** Opening Provided records block **

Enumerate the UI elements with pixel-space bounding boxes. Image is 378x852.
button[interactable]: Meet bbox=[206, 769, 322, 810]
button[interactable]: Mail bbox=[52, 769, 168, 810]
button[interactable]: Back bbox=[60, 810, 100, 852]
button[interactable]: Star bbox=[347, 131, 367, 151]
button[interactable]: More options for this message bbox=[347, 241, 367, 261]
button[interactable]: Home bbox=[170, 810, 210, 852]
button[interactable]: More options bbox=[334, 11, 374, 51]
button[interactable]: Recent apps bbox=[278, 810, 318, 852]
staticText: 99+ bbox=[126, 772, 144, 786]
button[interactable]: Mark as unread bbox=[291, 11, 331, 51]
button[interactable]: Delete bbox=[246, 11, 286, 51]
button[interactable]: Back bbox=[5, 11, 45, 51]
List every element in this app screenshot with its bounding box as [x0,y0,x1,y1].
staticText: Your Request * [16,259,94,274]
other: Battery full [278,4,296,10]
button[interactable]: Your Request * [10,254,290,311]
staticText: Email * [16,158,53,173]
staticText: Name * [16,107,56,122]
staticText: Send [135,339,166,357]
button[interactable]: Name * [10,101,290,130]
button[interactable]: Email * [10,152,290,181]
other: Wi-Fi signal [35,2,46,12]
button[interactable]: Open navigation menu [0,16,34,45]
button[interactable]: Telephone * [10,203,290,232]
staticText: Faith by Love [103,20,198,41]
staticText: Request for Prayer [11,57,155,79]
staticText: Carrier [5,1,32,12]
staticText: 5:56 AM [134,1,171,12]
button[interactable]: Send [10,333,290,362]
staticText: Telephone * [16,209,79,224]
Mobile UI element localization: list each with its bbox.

** Closing Provided records block **
** Opening Provided records block **

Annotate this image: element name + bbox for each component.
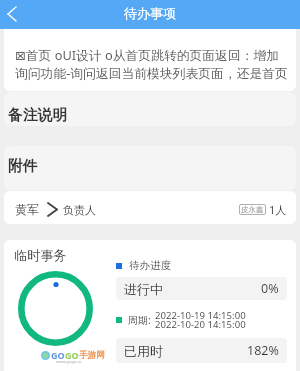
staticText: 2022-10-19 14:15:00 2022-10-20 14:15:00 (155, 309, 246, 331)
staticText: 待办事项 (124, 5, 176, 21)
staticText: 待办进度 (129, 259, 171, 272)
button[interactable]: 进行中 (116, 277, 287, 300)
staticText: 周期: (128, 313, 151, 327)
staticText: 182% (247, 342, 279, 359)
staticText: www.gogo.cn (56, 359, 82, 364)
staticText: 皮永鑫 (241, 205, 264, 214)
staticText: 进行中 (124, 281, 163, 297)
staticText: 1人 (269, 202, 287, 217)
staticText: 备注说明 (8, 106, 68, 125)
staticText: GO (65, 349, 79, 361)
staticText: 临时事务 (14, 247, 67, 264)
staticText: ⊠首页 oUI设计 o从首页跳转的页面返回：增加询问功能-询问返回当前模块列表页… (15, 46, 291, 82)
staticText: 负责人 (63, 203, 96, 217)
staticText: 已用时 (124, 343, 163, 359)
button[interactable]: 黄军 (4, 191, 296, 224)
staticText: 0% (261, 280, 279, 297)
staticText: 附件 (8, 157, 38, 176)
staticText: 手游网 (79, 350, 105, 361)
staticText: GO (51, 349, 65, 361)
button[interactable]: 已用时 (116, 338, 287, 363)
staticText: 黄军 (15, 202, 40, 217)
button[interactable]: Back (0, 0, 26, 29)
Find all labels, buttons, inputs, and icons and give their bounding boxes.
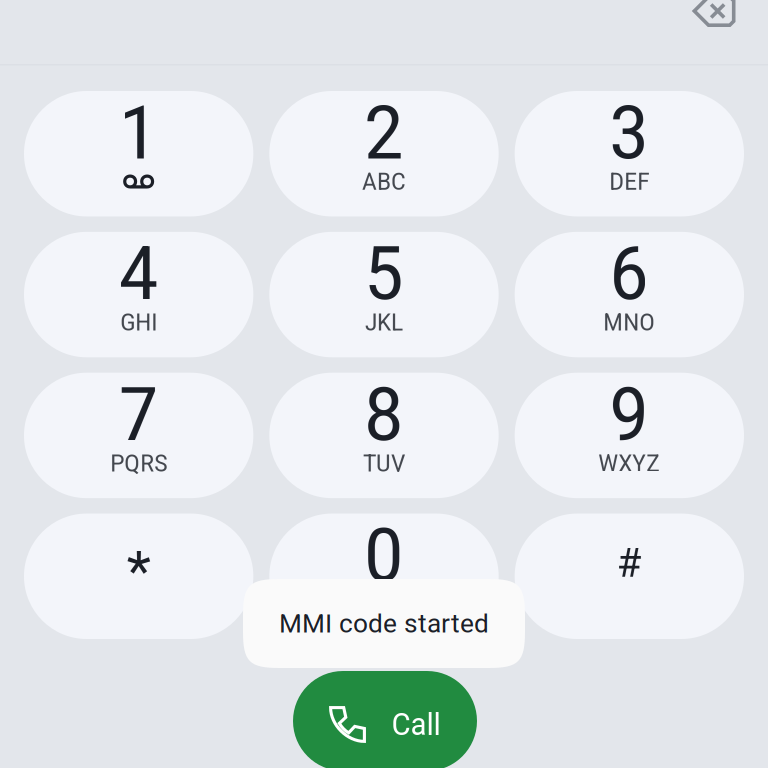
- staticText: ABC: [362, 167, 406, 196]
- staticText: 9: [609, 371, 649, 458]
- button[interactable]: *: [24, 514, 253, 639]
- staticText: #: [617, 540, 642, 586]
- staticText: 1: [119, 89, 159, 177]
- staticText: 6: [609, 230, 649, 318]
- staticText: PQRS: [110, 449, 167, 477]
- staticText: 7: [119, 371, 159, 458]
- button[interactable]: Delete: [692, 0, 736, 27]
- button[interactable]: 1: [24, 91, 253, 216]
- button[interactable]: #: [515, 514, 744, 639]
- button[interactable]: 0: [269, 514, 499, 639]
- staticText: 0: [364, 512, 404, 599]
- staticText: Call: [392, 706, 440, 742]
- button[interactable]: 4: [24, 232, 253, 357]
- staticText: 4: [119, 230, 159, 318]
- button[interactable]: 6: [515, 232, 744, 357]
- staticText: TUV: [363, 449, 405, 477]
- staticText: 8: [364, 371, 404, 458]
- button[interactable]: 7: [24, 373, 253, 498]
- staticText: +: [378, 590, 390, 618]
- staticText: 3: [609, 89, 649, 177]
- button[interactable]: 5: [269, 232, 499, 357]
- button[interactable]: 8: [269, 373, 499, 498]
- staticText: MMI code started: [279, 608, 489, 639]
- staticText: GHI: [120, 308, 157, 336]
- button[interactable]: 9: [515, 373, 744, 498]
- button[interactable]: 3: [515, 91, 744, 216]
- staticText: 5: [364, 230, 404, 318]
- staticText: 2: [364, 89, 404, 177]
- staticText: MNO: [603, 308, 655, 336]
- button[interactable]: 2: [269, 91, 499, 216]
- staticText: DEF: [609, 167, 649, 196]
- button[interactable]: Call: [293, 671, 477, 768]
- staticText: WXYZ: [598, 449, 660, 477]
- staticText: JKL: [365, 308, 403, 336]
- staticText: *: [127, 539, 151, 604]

** Closing Provided records block **
** Opening Provided records block **

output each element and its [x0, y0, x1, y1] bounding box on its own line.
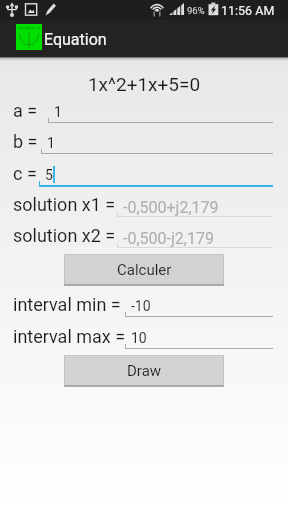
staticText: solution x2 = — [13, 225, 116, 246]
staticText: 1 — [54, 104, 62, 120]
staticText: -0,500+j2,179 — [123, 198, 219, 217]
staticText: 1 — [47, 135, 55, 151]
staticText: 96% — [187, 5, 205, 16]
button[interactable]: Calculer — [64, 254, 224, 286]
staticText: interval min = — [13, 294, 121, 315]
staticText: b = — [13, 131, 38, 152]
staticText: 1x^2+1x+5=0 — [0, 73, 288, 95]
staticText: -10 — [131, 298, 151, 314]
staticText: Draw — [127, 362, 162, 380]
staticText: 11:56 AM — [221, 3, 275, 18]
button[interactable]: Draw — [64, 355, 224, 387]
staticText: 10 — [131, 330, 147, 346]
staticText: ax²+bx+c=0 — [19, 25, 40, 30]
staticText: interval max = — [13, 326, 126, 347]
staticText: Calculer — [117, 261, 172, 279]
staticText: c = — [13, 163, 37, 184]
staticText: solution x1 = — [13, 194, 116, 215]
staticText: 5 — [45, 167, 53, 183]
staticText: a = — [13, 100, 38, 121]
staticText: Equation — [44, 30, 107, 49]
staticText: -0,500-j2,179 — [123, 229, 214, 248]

** Closing Provided records block **

The problem — In the listing above, find the line with "List every element" and the line with "Mobile UI element", then print exactly those two lines and every line between them, and nothing more.

Answer to this problem —
List every element in this app screenshot with its bounding box as [x0,y0,x1,y1].
staticText: Your Request * [16,259,94,274]
other: Battery full [278,4,296,10]
button[interactable]: Your Request * [10,254,290,311]
staticText: Email * [16,158,53,173]
staticText: Name * [16,107,56,122]
staticText: Send [135,339,166,357]
button[interactable]: Name * [10,101,290,130]
button[interactable]: Email * [10,152,290,181]
other: Wi-Fi signal [35,2,46,12]
button[interactable]: Open navigation menu [0,16,34,45]
button[interactable]: Telephone * [10,203,290,232]
staticText: Faith by Love [103,20,198,41]
staticText: Request for Prayer [11,57,155,79]
staticText: Carrier [5,1,32,12]
staticText: 5:56 AM [134,1,171,12]
button[interactable]: Send [10,333,290,362]
staticText: Telephone * [16,209,79,224]
Mobile UI element localization: list each with its bbox.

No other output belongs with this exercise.